> Aim of the exercise
In the data below, find every line with the string "filmove" and pull it out.

> Information supplied
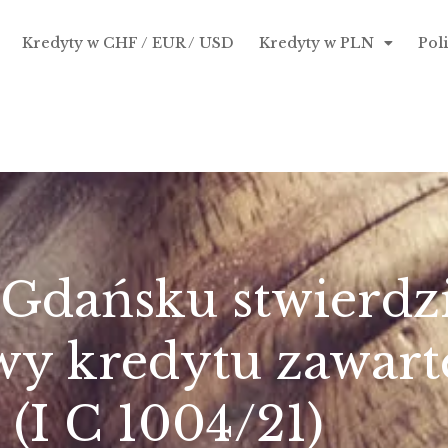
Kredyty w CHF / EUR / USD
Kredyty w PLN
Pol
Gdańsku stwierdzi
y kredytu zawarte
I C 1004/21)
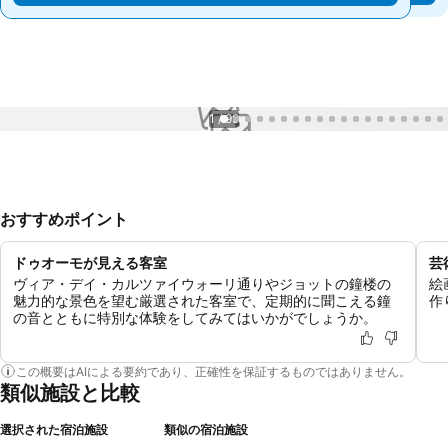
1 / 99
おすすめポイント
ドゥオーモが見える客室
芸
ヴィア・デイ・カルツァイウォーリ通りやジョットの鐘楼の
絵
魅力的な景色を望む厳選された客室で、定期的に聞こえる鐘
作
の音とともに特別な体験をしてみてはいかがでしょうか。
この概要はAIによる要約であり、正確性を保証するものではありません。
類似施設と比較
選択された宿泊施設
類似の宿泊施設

...

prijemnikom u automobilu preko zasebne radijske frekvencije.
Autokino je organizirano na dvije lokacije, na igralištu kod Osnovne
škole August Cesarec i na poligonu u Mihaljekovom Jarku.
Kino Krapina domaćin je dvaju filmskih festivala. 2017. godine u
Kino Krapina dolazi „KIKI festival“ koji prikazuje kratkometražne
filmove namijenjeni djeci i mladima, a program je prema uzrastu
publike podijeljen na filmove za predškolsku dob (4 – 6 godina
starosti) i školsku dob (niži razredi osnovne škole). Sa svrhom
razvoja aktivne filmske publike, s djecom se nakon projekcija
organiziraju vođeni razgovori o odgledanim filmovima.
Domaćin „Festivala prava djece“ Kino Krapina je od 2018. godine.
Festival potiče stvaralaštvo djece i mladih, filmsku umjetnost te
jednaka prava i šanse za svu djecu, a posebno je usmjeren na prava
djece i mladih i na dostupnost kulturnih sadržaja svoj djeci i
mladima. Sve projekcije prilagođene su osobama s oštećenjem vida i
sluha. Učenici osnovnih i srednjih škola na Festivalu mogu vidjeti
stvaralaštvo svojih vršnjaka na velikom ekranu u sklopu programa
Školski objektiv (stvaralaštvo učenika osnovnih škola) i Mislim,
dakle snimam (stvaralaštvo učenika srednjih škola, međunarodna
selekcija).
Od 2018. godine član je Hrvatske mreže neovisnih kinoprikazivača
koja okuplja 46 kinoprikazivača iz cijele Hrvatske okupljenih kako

...

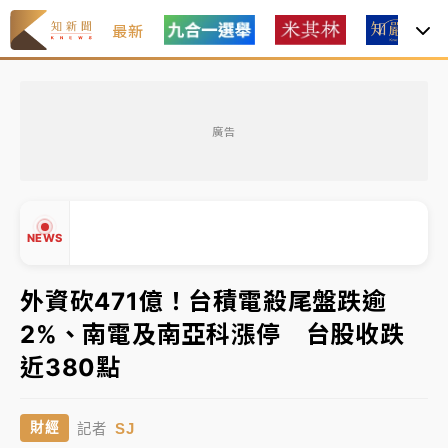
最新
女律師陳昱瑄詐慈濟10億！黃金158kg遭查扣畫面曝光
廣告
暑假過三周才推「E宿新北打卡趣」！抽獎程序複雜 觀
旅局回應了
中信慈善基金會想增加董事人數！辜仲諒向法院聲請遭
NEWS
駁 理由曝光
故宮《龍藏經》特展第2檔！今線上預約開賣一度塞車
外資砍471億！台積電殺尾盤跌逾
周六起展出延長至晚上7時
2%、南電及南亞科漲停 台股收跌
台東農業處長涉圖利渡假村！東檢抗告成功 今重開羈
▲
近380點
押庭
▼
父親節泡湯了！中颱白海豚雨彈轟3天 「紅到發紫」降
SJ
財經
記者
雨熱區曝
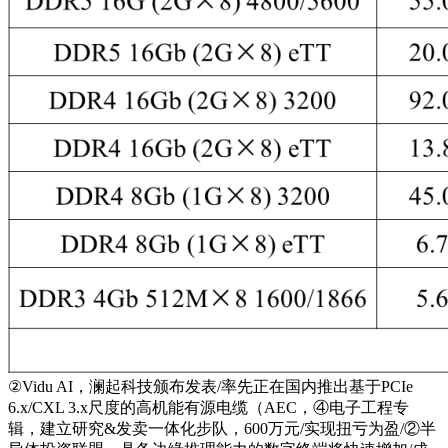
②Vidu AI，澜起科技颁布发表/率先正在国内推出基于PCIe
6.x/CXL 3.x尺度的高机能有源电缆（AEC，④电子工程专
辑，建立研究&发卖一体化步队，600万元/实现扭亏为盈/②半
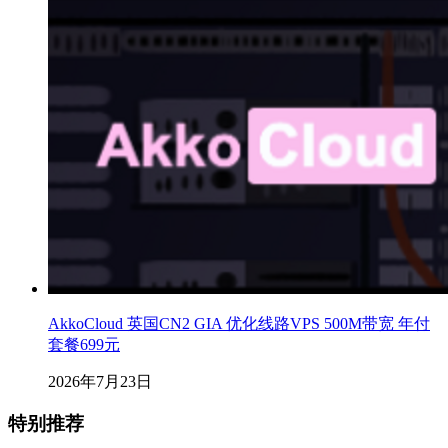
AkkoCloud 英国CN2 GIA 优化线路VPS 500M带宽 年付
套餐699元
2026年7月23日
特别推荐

> Completed exercise
filmove namijenjeni djeci i mladima, a program je prema uzrastu
publike podijeljen na filmove za predškolsku dob (4 – 6 godina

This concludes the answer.